The dynasty descends in the male line from the fourth Rashidun Caliph, Ali, through his younger son Hussain who married Shahrbanu, herself a daughter of the Sassanian emperor of Persia, Yazdegard III. Due to Ali's status as an Adnanite, the dynasty can trace its ancestry to Abraham through his eldest son Ishmael.

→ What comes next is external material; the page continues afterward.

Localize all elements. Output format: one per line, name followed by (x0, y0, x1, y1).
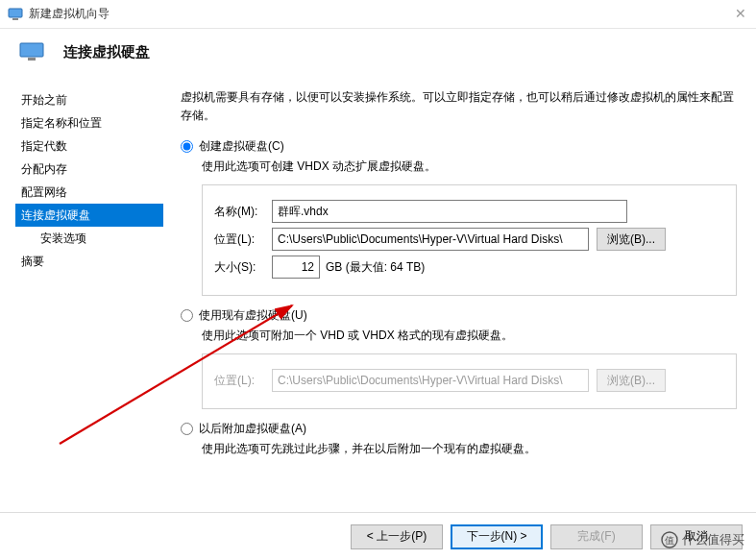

In Arabia, Abdullah Khan's ancestors took part in many rebellions against Abbasid authority. One ancestor, Isa bin Zayd, revolted against the Caliph Al Mahdi and was consequently poisoned by that caliph at the age of 45. Subsequently, the dynasty were heavily persecuted by the Abbasid government, and eventually the founder of the Barha dynasty, Abul Farah Al Wasiti, fled from Madina to Wasit and from there he fled to the Ghaznavid Empire. His four sons entered into the military service of Sultan Muhammad of Ghor and received twelve fiefs in Punjab, then a part of the Ghor Empire, as reward for their service. Thus the dynasty became quickly established as Nobles of the Sword in ancient India, a status they held under several different empires. They held a particularly high status under the Sultanate of Delhi. When the Chief of the Barha, who was also the Diwan of the empire, was granted the fief of Saharanpur due to his relation with the imperial family. They also enjoyed particularly prominent positions under the reign of the Sur, eventually defecting during the last days in the reign of Sikander Sur of the Sur Empire, to the Emperor Akbar of the Mughal Empire in the course of the siege of Mankot .

The Barha dynasty maintains the unique status of having been the only dynasty to participate in all three Battles of Panipat, seminal battles which shaped Indian History. Under the Lodi in the First Battle of Panipat. In the Second Battle of Panipat they gained victory under Bairam Khan, and finally in the Third Battle Of Panipat, the sons of Nawab Ali Muhammad Khan Rohilla fought with Ahmed Shah Abidali against the Maratha.

By the time of the Emperor Aurangzeb, the dynasty was firmly regarded as "Old Nobility" and enjoyed the unique status of holding the premier realms of Ajmer and Dakhin. Realms usually reserved for the rule of members of the Imperial Family.

He claimed to belong to the family of Sayyids or the descendants of the Prophet Muhammad through his daughter Fatima and son-in-law and cousin Ali who belonged to the Banu Hashim Clan of the Quraish Tribe.

Biography  

Abdullah Khan Barha served in the succession war between Aurangzeb and his Brother Dara Shikoh, on the side of Dara. After Dara's defeat, the Emperor Aurangzeb pardoned Abdullah Khan and allowed him to continue his military service in allegiance to him.

Abdullah Khan rose to fame during the Siege of Bijapur and afterwards was made the first Subedar of Bijapur. He later came to be made the Subedar of Ajmer and granted the title of "Sayyid Mian" by the Emperor Aurangzeb. His sons Hassan Ali Khan and Hussain Ali Khan served with the Imperial Prince of Azim-U-Shan son of the Imperial Prince Mu'azzam. After helping Mu'azzam ascend to the throne of Delhi as Bahdur Shah I. The new emperor awarded the bravery of the brothers for their service in the Battle of Agra, 1707, by giving them the Subedari of Allahbad and latter Patna.